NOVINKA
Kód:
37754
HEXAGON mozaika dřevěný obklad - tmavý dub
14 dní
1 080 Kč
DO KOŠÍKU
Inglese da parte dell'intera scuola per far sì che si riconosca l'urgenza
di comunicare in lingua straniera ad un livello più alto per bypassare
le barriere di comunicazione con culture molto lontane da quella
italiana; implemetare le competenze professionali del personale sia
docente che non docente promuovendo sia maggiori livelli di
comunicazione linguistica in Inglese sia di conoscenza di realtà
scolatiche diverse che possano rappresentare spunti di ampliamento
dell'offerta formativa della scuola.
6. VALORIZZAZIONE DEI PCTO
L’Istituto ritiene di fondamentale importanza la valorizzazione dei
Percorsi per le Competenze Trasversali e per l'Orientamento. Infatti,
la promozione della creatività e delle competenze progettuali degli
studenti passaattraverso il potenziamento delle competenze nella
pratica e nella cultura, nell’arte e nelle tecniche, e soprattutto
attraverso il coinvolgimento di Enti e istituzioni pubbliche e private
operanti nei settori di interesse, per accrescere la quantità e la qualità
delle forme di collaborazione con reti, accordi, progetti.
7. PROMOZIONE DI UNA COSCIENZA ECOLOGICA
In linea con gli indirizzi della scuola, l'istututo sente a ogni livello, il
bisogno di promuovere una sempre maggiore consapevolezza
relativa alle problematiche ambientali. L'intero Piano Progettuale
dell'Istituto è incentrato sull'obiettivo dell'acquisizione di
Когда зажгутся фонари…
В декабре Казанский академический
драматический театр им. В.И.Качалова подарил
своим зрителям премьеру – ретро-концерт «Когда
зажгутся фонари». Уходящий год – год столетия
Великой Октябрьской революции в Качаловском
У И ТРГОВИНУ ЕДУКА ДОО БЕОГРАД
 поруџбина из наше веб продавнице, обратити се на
·····
> **Required work**
An exact, complete copy of the lines above from the one with "Percorsi per le" through the one with "bisogno di promuovere" is the whole answer.

> **Your response**
Percorsi per le Competenze Trasversali e per l'Orientamento. Infatti,
la promozione della creatività e delle competenze progettuali degli
studenti passaattraverso il potenziamento delle competenze nella
pratica e nella cultura, nell’arte e nelle tecniche, e soprattutto
attraverso il coinvolgimento di Enti e istituzioni pubbliche e private
operanti nei settori di interesse, per accrescere la quantità e la qualità
delle forme di collaborazione con reti, accordi, progetti.
7. PROMOZIONE DI UNA COSCIENZA ECOLOGICA
In linea con gli indirizzi della scuola, l'istututo sente a ogni livello, il
bisogno di promuovere una sempre maggiore consapevolezza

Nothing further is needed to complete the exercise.